• Your objective
Please reproduce the following records exactly, with nothing omitted.

• Provided data
_ _ _ _ _ _ _

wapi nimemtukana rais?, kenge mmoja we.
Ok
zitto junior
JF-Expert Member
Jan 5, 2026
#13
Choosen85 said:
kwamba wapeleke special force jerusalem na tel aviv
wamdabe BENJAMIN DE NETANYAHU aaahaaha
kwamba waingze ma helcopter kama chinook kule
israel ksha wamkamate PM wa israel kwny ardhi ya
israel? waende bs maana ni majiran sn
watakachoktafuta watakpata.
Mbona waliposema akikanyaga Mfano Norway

_ _ _ _ _ _ _

• Answer to this problem
wapi nimemtukana rais?, kenge mmoja we.
Ok
zitto junior
JF-Expert Member
Jan 5, 2026
#13
Choosen85 said:
kwamba wapeleke special force jerusalem na tel aviv
wamdabe BENJAMIN DE NETANYAHU aaahaaha
kwamba waingze ma helcopter kama chinook kule
israel ksha wamkamate PM wa israel kwny ardhi ya
israel? waende bs maana ni majiran sn
watakachoktafuta watakpata.
Mbona waliposema akikanyaga Mfano Norway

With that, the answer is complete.